Two Belly is the result of Lara Issa and Dom Pulsford’s shared love of good food – and great drinks to wash it down with. It stocks a hefty rage of artisanal cheese and beers from around the globe.
“We’re particularly huge on Belgian beer,” says Lara, showing us the wide-ranging selection they stock. “Belgium treats beer like France treats wine; they barrel-age, bottle condition, blend…”
Indeed, a decent amount of fridge space is given over to the contemporary, experimental brews from this Western European country. You’ll find beers from Bristol and the rest of the globe too, though; it’s less about geography and more about showcasing the most exciting, best-quality products they can find. That same principle applies to the cider collection, too; the new cider fridge displays traditional West Country varieties as well as intriguing, less familiar creations from elsewhere, like Estonia and Wales. There are wines, as well, which come from Billings and Briggs – an award-winning supplier that’s all about natural, organic and biodynamic vino. But wait right there – liquid refreshments are only half the story at Two Belly.
“The business idea started as a bottle shop, but we wanted it to be more than that – there’s so much more to beer – so the cheese element just came organically,” says Lara.
Before opening the business, Dom spent a few months at Neal’s Yard Dairy – and the shop nods graciously to the London outfit’s style in its range. On the counter at any one time you’ll find between 18 and 22 cheeses, mostly from the UK – give or take an Italian pecorino here or a French Comté there. Lots of them rotate to keep the offering exciting, and many are made with unpasteurised milk.

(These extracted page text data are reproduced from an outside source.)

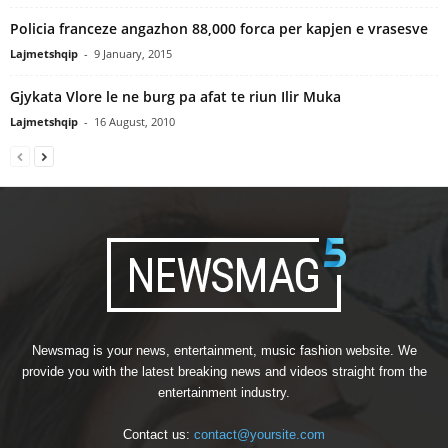
Policia franceze angazhon 88,000 forca per kapjen e vrasesve
Lajmetshqip
-
9 January, 2015
Gjykata Vlore le ne burg pa afat te riun Ilir Muka
Lajmetshqip
-
16 August, 2010
Newsmag is your news, entertainment, music fashion website. We
provide you with the latest breaking news and videos straight from the
entertainment industry.
Contact us:
contact@yoursite.com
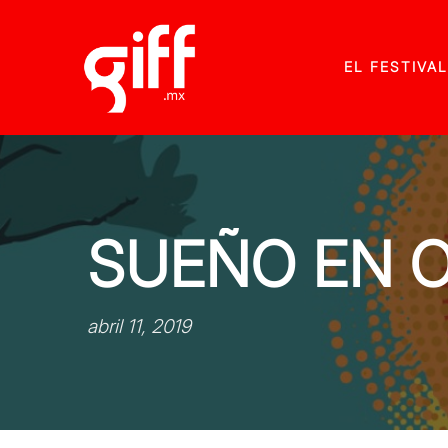
EL FESTIVAL
SUEÑO EN O
abril 11, 2019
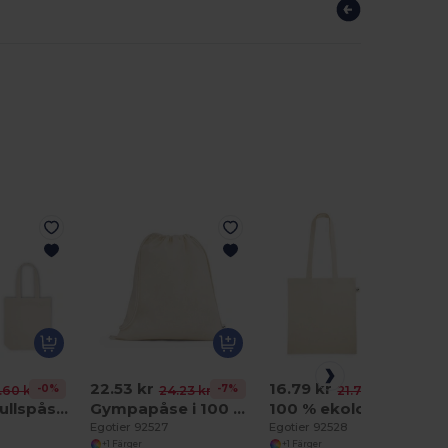
22.53 kr
16.79 kr
-0%
-7%
-23%
.60 kr
24.23 kr
21.78 kr
100 % bomullspåse (220 g/m²)
Gympapåse i 100 % ekologisk bomull (140 g/m²)
100 % ekologisk bomullspåse (140 g/m²)
Egotier 92527
Egotier 92528
+1 Färger
+1 Färger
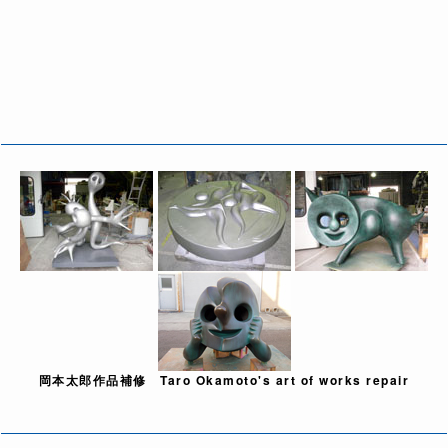
岡本太郎作品補修 Taro Okamoto's art of works repair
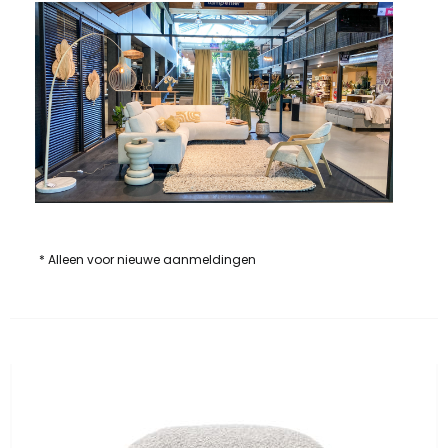
* Alleen voor nieuwe aanmeldingen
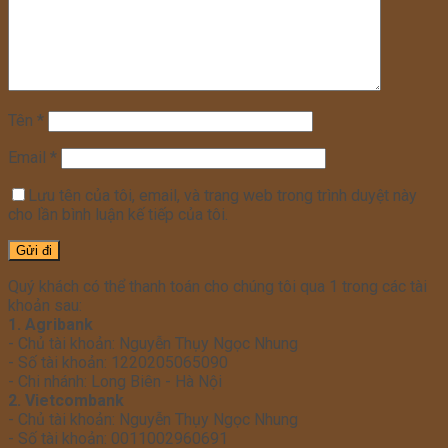
Tên
*
Email
*
Lưu tên của tôi, email, và trang web trong trình duyệt này
cho lần bình luận kế tiếp của tôi.
Quý khách có thể thanh toán cho chúng tôi qua 1 trong các tài
khoản sau:
1. Agribank
- Chủ tài khoản: Nguyễn Thụy Ngọc Nhung
- Số tài khoản: 1220205065090
- Chi nhánh: Long Biên - Hà Nội
2. Vietcombank
- Chủ tài khoản: Nguyễn Thụy Ngọc Nhung
- Số tài khoản: 0011002960691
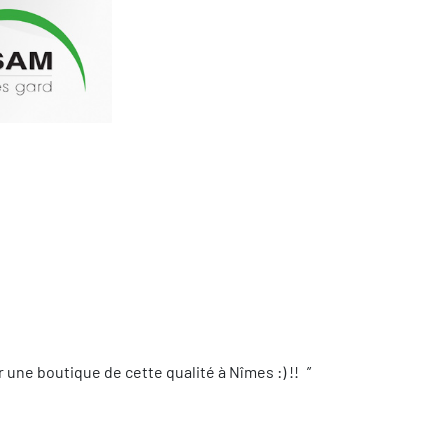
une boutique de cette qualité à Nîmes :) !!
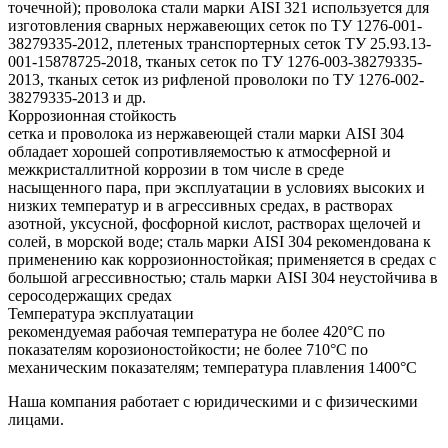
точечной); проволока стали марки AISI 321 используется для
изготовления сварных нержавеющих сеток по ТУ 1276-001-
38279335-2012, плетеных транспортерных сеток ТУ 25.93.13-
001-15878725-2018, тканых сеток по ТУ 1276-003-38279335-
2013, тканых сеток из рифленой проволоки по ТУ 1276-002-
38279335-2013 и др.
Коррозионная стойкость
сетка и проволока из нержавеющей стали марки AISI 304
обладает хорошей сопротивляемостью к атмосферной и
межкристаллитной коррозии в том числе в среде
насыщенного пара, при эксплуатации в условиях высоких и
низких температур и в агрессивных средах, в растворах
азотной, уксусной, фосфорной кислот, растворах щелочей и
солей, в морской воде; сталь марки AISI 304 рекомендована к
применению как коррозионностойкая; применяется в средах с
большой агрессивностью; сталь марки AISI 304 неустойчива в
серосодержащих средах
Температура эксплуатации
рекомендуемая рабочая температура не более 420°С по
показателям корозионостойкости; не более 710°С по
механическим показателям; температура плавления 1400°С
Наша компания работает с юридическими и с физическими
лицами.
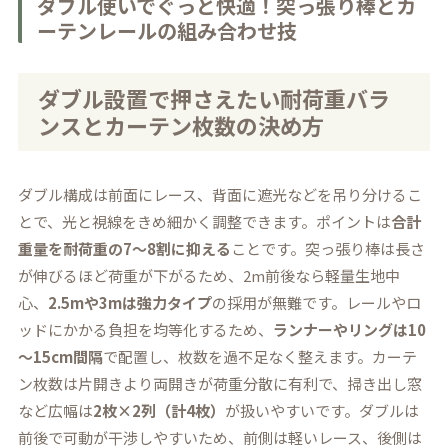
ダブル使いでぐっと快適！突っ張り棒とカ
ーテンレールの組み合わせ技
ダブル設置で押さえたい耐荷重バラ
ンスとカーテン枚数の決め方
ダブル構成は前面にレース、背面に遮光などを吊り分けるこ
とで、光と視線をきめ細かく調整できます。ポイントは
合計
重量を耐荷重の7～8割に抑える
ことです。突っ張り棒は長さ
が伸びるほど荷重が下がるため、2m前後なら軽量生地中
心、
2.5mや3mは強力タイプ
の採用が無難です。レールやロ
ッドにかかる負担を均等化するため、
ランナーやリングは10
～15cm間隔
で配置し、枚数を過不足なく整えます。カーテ
ン枚数は片開きより両開きが荷重分散に有利で、掃き出し窓
など広幅は
2枚×2列（計4枚）
が扱いやすいです。ダブルは
前後で可動が干渉しやすいため、前側は軽いレース、後側は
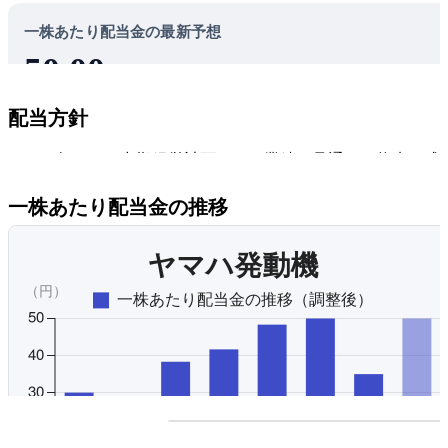
一株あたり配当金の最新予想
50.00
円
ヤマハ発動機の株を100株買うと、年間5,000円の配当金が貰
配当方針
える予想です。
2.7%
2025年からの中期経営計画では、業績の見通しや将来の成
配当利回り
48.5%
資を勘案しつつ、安定的かつ継続的な配当を株主還元方針
配当性向
一株あたり配当金の推移
る。キャッシュ・フローの規模に応じて機動的な株主還元
施し、中期経営計画期間累計で総還元性向40％以上を基本
とし、年2回配当を実施している。
オリジナルを見る
プレミアム会員にご登録
配当利回りの推移にアクセ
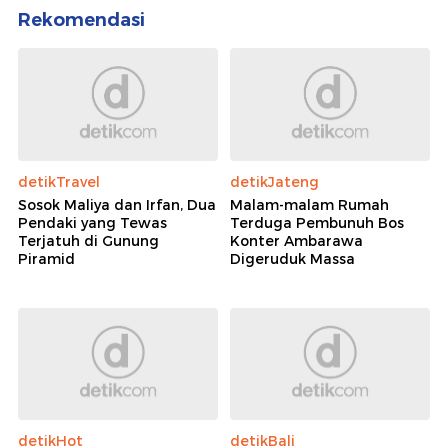
Rekomendasi
detikTravel
detikJateng
Sosok Maliya dan Irfan, Dua
Malam-malam Rumah
Pendaki yang Tewas
Terduga Pembunuh Bos
Terjatuh di Gunung
Konter Ambarawa
Piramid
Digeruduk Massa
detikHot
detikBali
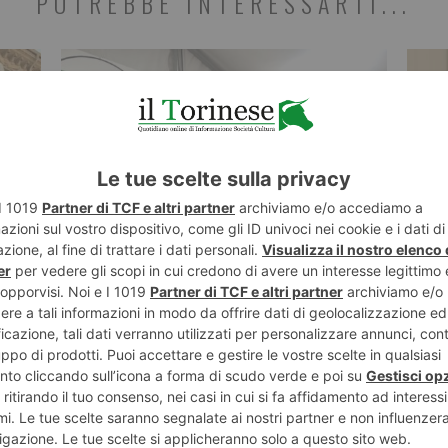
POTREBBE INTERESSARTI...
6 AGOSTO 2026
5 AGO
Buongiorno Elly
Nall
”
è re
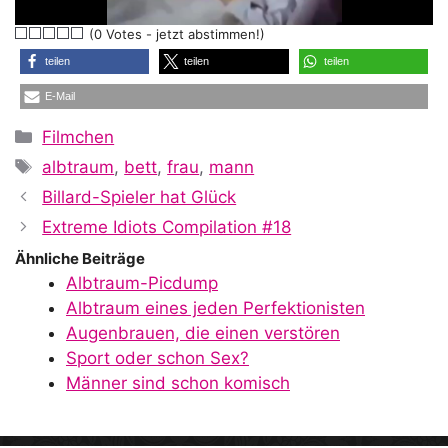
l
(0 Votes - jetzt abstimmen!)
a
teilen
teilen
teilen
E-Mail
y
Kategorien
Filmchen
Schlagwörter
albtraum
,
bett
,
frau
,
mann
V
Billard-Spieler hat Glück
Extreme Idiots Compilation #18
i
Ähnliche Beiträge
Albtraum-Picdump
Albtraum eines jeden Perfektionisten
d
Augenbrauen, die einen verstören
Sport oder schon Sex?
Männer sind schon komisch
e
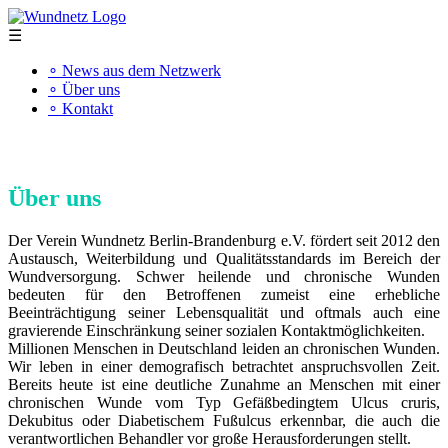
☰
∘ News aus dem Netzwerk
∘ Über uns
∘ Kontakt
"Kompetenz schafft Qualität"
Über uns
Der Verein Wundnetz Berlin‑Brandenburg e.V. fördert seit 2012 den
Austausch, Weiterbildung und Qualitätsstandards im Bereich der
Wundversorgung. Schwer heilende und chronische Wunden
bedeuten für den Betroffenen zumeist eine erhebliche
Beeinträchtigung seiner Lebensqualität und oftmals auch eine
gravierende Einschränkung seiner sozialen Kontaktmöglichkeiten.
Millionen Menschen in Deutschland leiden an chronischen Wunden.
Wir leben in einer demografisch betrachtet anspruchsvollen Zeit.
Bereits heute ist eine deutliche Zunahme an Menschen mit einer
chronischen Wunde vom Typ Gefäßbedingtem Ulcus cruris,
Dekubitus oder Diabetischem Fußulcus erkennbar, die auch die
verantwortlichen Behandler vor große Herausforderungen stellt.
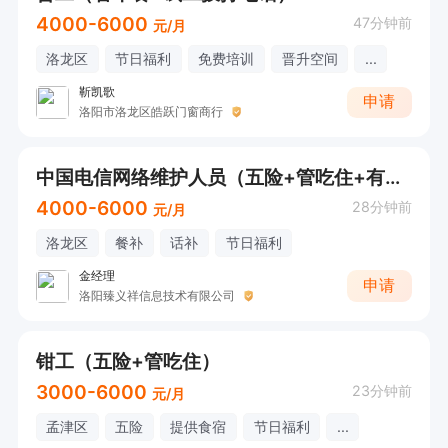
4000-6000
47分钟前
元/月
洛龙区
节日福利
免费培训
晋升空间
...
靳凯歌
申请
洛阳市洛龙区皓跃门窗商行
中国电信网络维护人员（五险+管吃住+有无经验均可）
4000-6000
28分钟前
元/月
洛龙区
餐补
话补
节日福利
金经理
申请
洛阳臻义祥信息技术有限公司
钳工（五险+管吃住）
3000-6000
23分钟前
元/月
孟津区
五险
提供食宿
节日福利
...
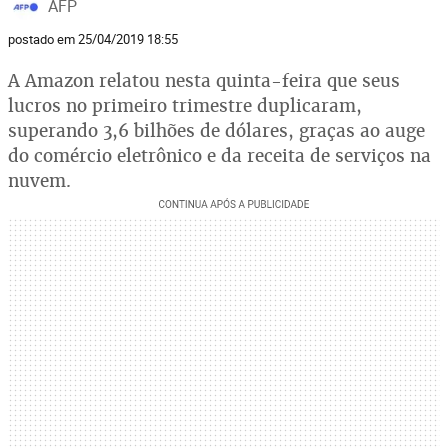
AFP
postado em 25/04/2019 18:55
A Amazon relatou nesta quinta-feira que seus
lucros no primeiro trimestre duplicaram,
superando 3,6 bilhões de dólares, graças ao auge
do comércio eletrônico e da receita de serviços na
nuvem.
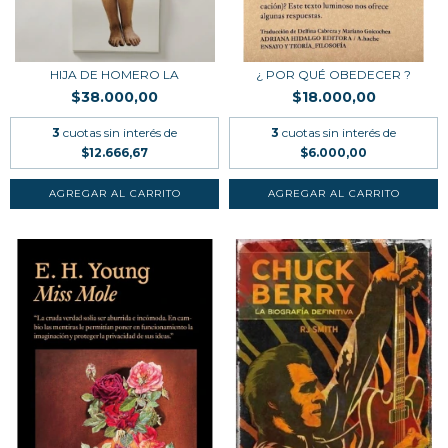
HIJA DE HOMERO LA
¿ POR QUÉ OBEDECER ?
$38.000,00
$18.000,00
3
cuotas sin interés de
3
cuotas sin interés de
$12.666,67
$6.000,00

“We want to champion raw milk as a safe and great way to make cheese,” says Dom. “When you pasteurise milk you strip everything out of it – the idea being that it makes it safer. But what if you know the herd and what you’re putting into them, know the farmer, trust the source? Why would you strip everything out when you already know it’s safe? Leaving the milk unpasteurised really enriches the curds.”
Telling the difference when eating cheese that’s been made with raw versus heat-treated milk is tricky, though, as you don’t get like-for-like cheeses to compare.
“Perhaps the closest comparison would be our blue cheese, Stichelton,” says Lara. “It’s Stilton in style, but the cheesemaker believes that pasteurising the milk is detrimental to the cheesemaking process, so he doesn’t – when you taste it I really think it is richer and more complex. Many of our customers come back to it as their preferred blue cheese.”